Oak goes dark with water as well but is more durable than ash. Look at straight grained Douglas Fir. semi durable, stable, good contrast colour and easy to bend and laminate as it takes glue well. If you have straight grained Iroko - not the curly grained stuff the two would go together well, although the 30 year seasoned African Mahogany in my garage would be even better!
 
Ash is fine if it is ALL out in the open air. If it goes into a stainless steel box section at the point of maximum stress you have trouble. Trapped water, especially fresh (rain), rots it quite quickly.
 
Oh, the shame.

I've only just noticed (and corrected) 'laminted'.
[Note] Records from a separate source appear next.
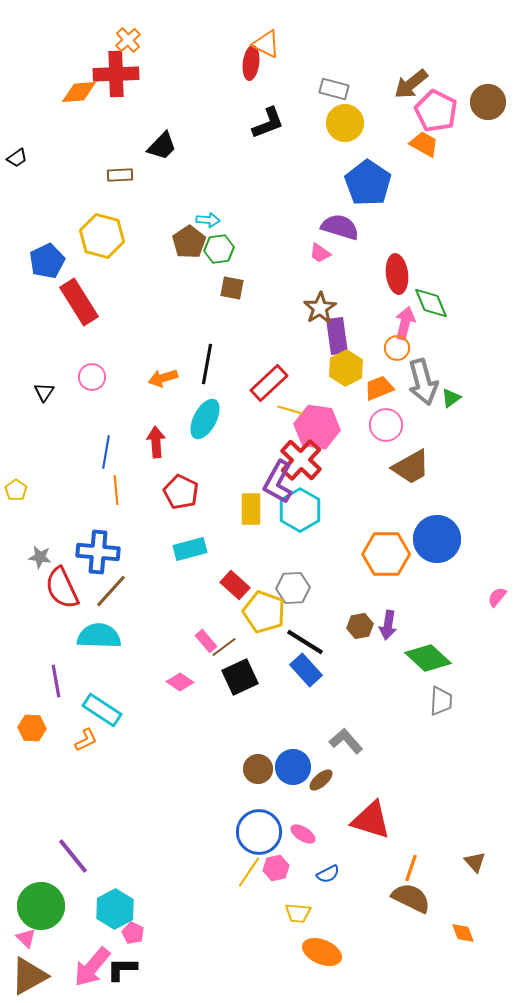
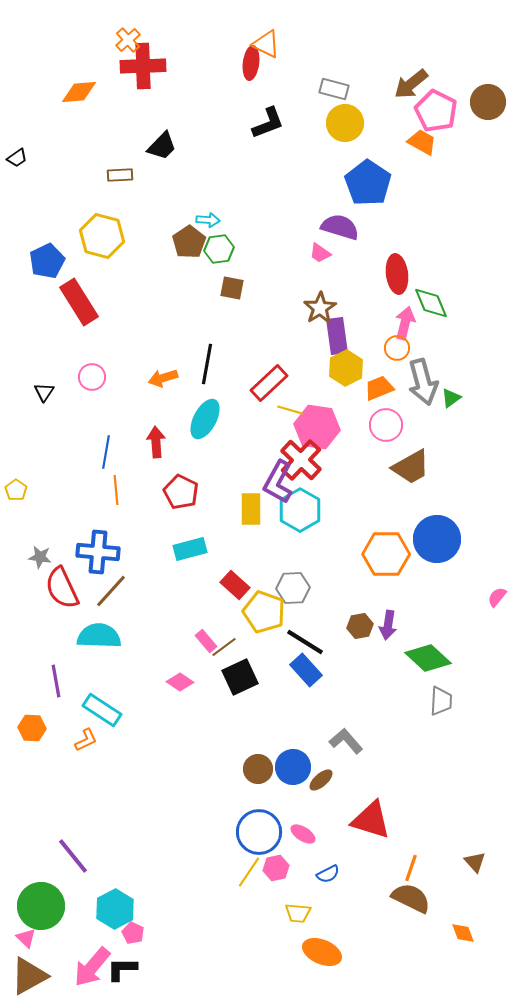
red cross at (116, 74): moved 27 px right, 8 px up
orange trapezoid at (424, 144): moved 2 px left, 2 px up
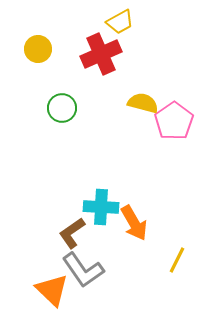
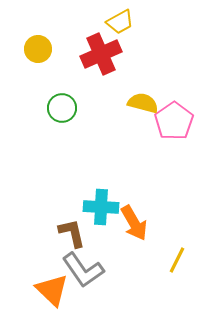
brown L-shape: rotated 112 degrees clockwise
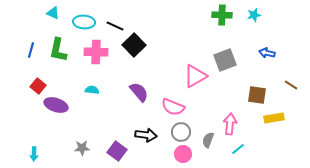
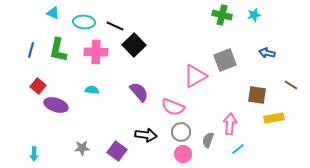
green cross: rotated 12 degrees clockwise
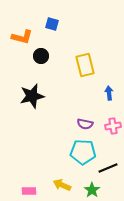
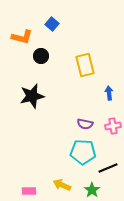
blue square: rotated 24 degrees clockwise
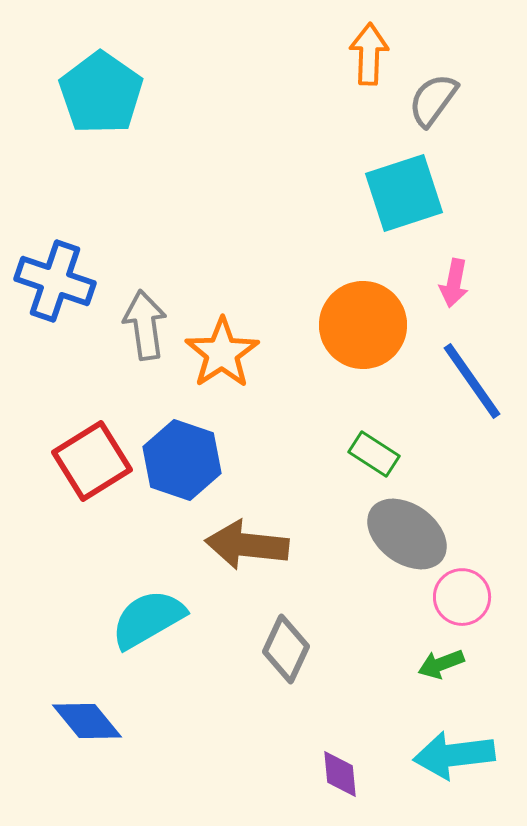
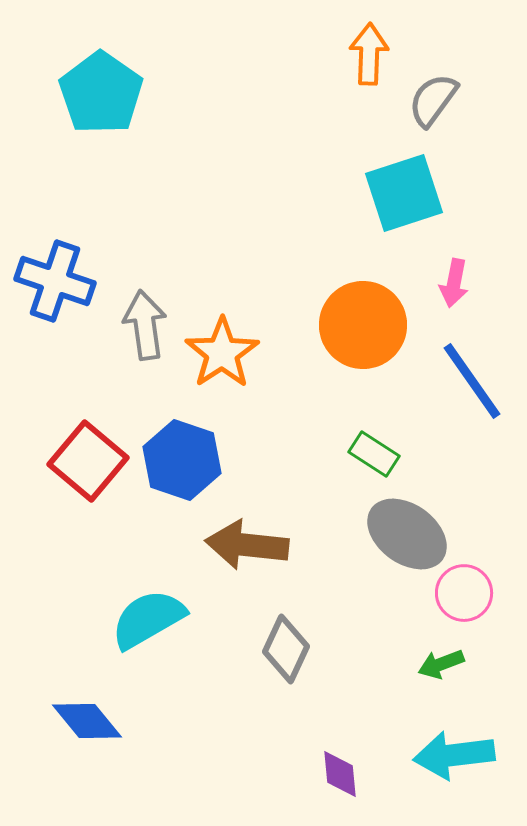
red square: moved 4 px left; rotated 18 degrees counterclockwise
pink circle: moved 2 px right, 4 px up
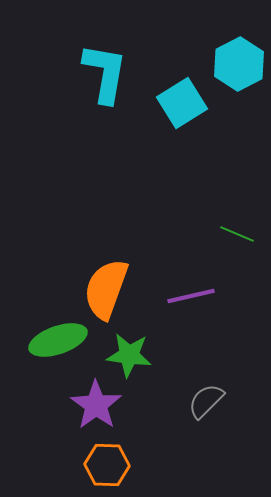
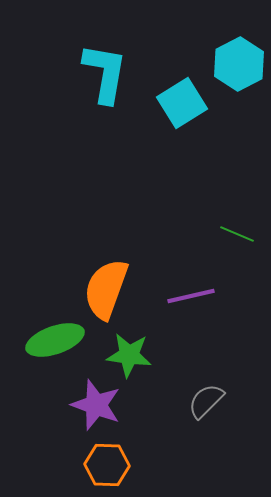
green ellipse: moved 3 px left
purple star: rotated 15 degrees counterclockwise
To throw a new thought in - I have oodles of bamboo composite available. Good colour contrast with iroko, but steaming it is probably pointless due to the glue used to make it.

nb. This is 'decking' and is made by cutting the bamboo growth rings out and slicing up the rest before gluing back together for a finished 170x19 plank. Because it it sold as weatherproof, I assume that the glue is.

I'll have a play over the weekend to find out what bend radius vs. layer thickness can be achieved before things go splintering, but will also test steaming.

For anybody not familiar with it, it is a lovely 'wood' to use, but it has a drawback for a perfectionist. The growth nodes are black, and mass production lets a few bits get into the finished product.

On this project I can just ditch the bits if that happens on the visible surface.
 
Can anyone give me a definitive view on oak, with regard to water and salt etc?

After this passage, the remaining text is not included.